Le président français Emmanuel Macron a officiellement annoncé sa candidature aux élections prévues en avril pour « inventer avec vous [les Français], face aux défis du siècle, une réponse française et européenne singulière ».

Cette candidature a été annoncée dans une « lettre aux Français » publiée dans la presse quotidienne régionale vendredi. Elle était très attendue et n’a pas été une véritable surprise.

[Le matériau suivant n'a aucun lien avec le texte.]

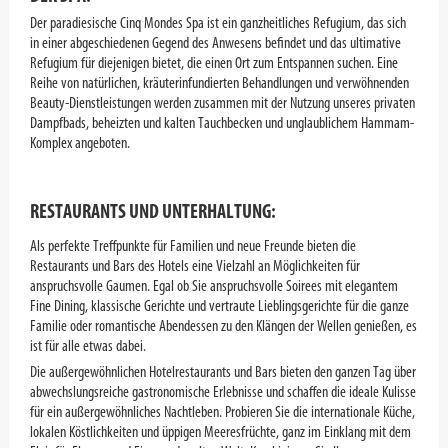
Der paradiesische Cinq Mondes Spa ist ein ganzheitliches Refugium, das sich
in einer abgeschiedenen Gegend des Anwesens befindet und das ultimative
Refugium für diejenigen bietet, die einen Ort zum Entspannen suchen. Eine
Reihe von natürlichen, kräuterinfundierten Behandlungen und verwöhnenden
Beauty-Dienstleistungen werden zusammen mit der Nutzung unseres privaten
Dampfbads, beheizten und kalten Tauchbecken und unglaublichem Hammam-
Komplex angeboten.
RESTAURANTS UND UNTERHALTUNG:
Als perfekte Treffpunkte für Familien und neue Freunde bieten die
Restaurants und Bars des Hotels eine Vielzahl an Möglichkeiten für
anspruchsvolle Gaumen. Egal ob Sie anspruchsvolle Soirees mit elegantem
Fine Dining, klassische Gerichte und vertraute Lieblingsgerichte für die ganze
Familie oder romantische Abendessen zu den Klängen der Wellen genießen, es
ist für alle etwas dabei.
Die außergewöhnlichen Hotelrestaurants und Bars bieten den ganzen Tag über
abwechslungsreiche gastronomische Erlebnisse und schaffen die ideale Kulisse
für ein außergewöhnliches Nachtleben. Probieren Sie die internationale Küche,
lokalen Köstlichkeiten und üppigen Meeresfrüchte, ganz im Einklang mit dem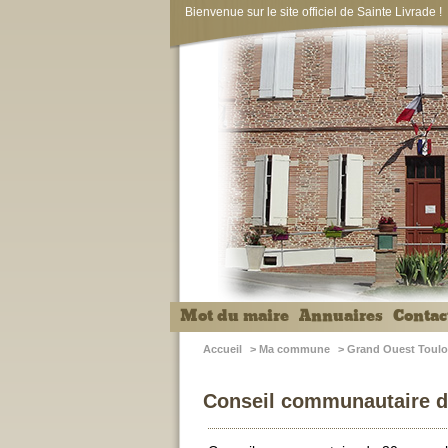
Bienvenue sur le site officiel de Sainte Livrade !
Mot du maire
Annuaires
Contac
Accueil
>
Ma commune
>
Grand Ouest Toulo
Conseil communautaire d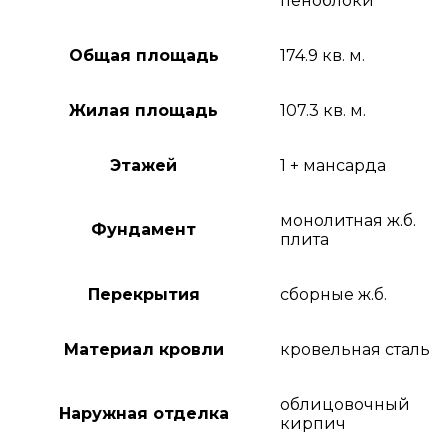
пеноблоки
Общая площадь
174.9 кв. м.
Жилая площадь
107.3 кв. м.
Этажей
1 + мансарда
монолитная ж.б.
Фундамент
плита
Перекрытия
сборные ж.б.
Материал кровли
кровельная сталь
облицовочный
Наружная отделка
кирпич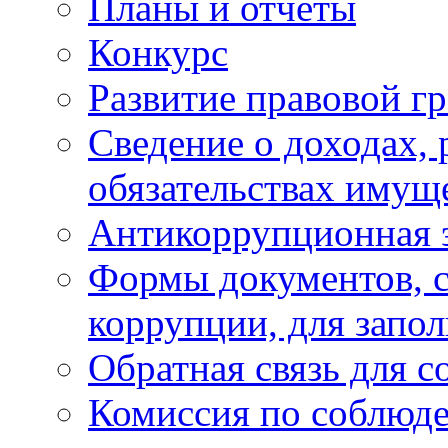
Планы и отчёты
Конкурс
Развитие правовой г
Сведение о доходах, 
обязательствах имущ
Антикоррупционная 
Формы документов, с
коррупции, для запо
Обратная связь для 
Комиссия по соблюд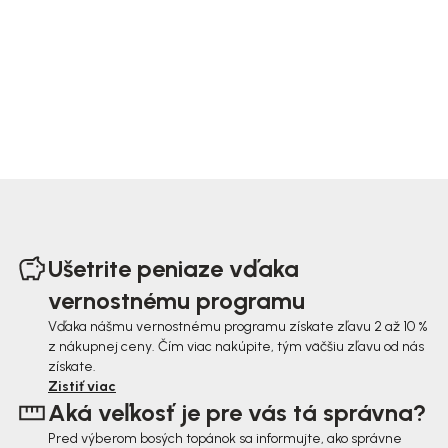
Z
á
Ušetrite peniaze vďaka
p
vernostnému programu
ä
Vďaka nášmu vernostnému programu získate zľavu 2 až 10 %
z nákupnej ceny. Čím viac nakúpite, tým väčšiu zľavu od nás
t
získate.
i
Zistiť viac
Aká veľkosť je pre vás tá správna?
e
Pred výberom bosých topánok sa informujte, ako správne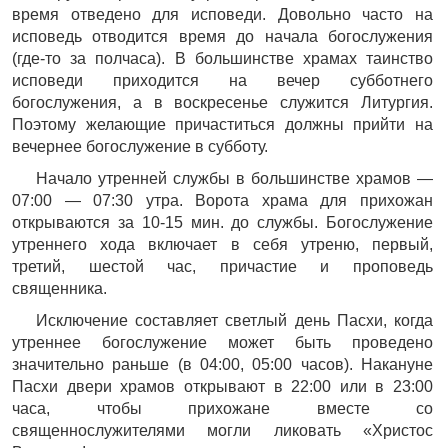
время отведено для исповеди. Довольно часто на
исповедь отводится время до начала богослужения
(где-то за полчаса). В большинстве храмах таинство
исповеди приходится на вечер субботнего
богослужения, а в воскресенье служится Литургия.
Поэтому желающие причаститься должны прийти на
вечернее богослужение в субботу.
Начало утренней службы в большинстве храмов —
07:00 — 07:30 утра. Ворота храма для прихожан
открываются за 10-15 мин. до службы. Богослужение
утреннего хода включает в себя утреню, первый,
третий, шестой час, причастие и проповедь
священника.
Исключение составляет светлый день Пасхи, когда
утреннее богослужение может быть проведено
значительно раньше (в 04:00, 05:00 часов). Накануне
Пасхи двери храмов открывают в 22:00 или в 23:00
часа, чтобы прихожане вместе со
священнослужителями могли ликовать «Христос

Toutefois, le contexte de la crise ukrainienne d’abord, puis de la guerre en Ukraine ensuite, a bouleversé le calendrier du président sortant. Ainsi, à moins de six semaines du premier tour de l’élection, qui aura lieu le 10 avril prochain, il a mis fin à ce faux suspens.

Dans cette lettre, Emmanuel Macron déclare vouloir « continuer à faire avancer notre pays », notamment en termes de lutte contre les inégalités, afin que « tous les enfants de France aient les mêmes chances […] la priorité sera donnée à l’école et à nos enseignants ».

L’indépendance de la France sera également la ligne directrice de son prochain quinquennat s’il venait à être réélu. Cette indépendance doit être avant tout économique, et passera notamment par une « baisse des impôts pesant sur le travail et la production » mais aussi par des investissements dans les domaines de l’innovation et de la recherche.

En taclant implicitement ses adversaires nostalgiques du passé, et notamment le candidat d’extrême droite aux prochaines élections Éric Zemmour, M. Macron estime que « l’enjeu est de bâtir la France de nos enfants, pas de ressasser la France de notre enfance ».

Le président sortant a été presque contraint d’annoncer sa candidature car, même s’il n’y était ni légalement ni constitutionnellement tenu, la collecte des 500 parrainages d’élus nécessaires pour concourir à l’élection se termine vendredi soir à 18 heures. Cette annonce relève donc plus de la pratique que d’une réelle obligation.

Candidat pour « défendre nos valeurs que les dérèglements du monde menacent », Emmanuel Macron assure que « cette élection présidentielle déterminera les orientations que le pays se donne pour les cinq prochaines années et bien au-delà ».

Il entre en lice dans la course à l’Élysée en tant que grand favori, tous les sondages lui donnant plus de 25 %, et il possède une nette avance sur ses adversaires, qui se réjouissent que « le débat démocratique puisse enfin avoir lieu », comme l’a déclaré la candidate du parti socialiste Anne Hidalgo.

Le candidat d’extrême droite Éric Zemmour a également salué cette annonce d’Emmanuel Macron, car « la France entière attendait notre face-à-face », a-t-il déclaré. La candidate de droite Valérie Pécresse espère que « les Français ne seront pas privés d’un vrai débat démocratique » et met en garde le président sortant qui, selon elle, « devra rendre des comptes » après un mandat « d’illusions perdues ».

Pour l’heure, onze candidats — potentiellement douze au maximum si Philippe Poutou parvient à réunir avant demain ses parrainages — sont désormais qualifiés pour concourir à l’élection, qui se déroulera en deux tours les 10 et 24 avril prochains.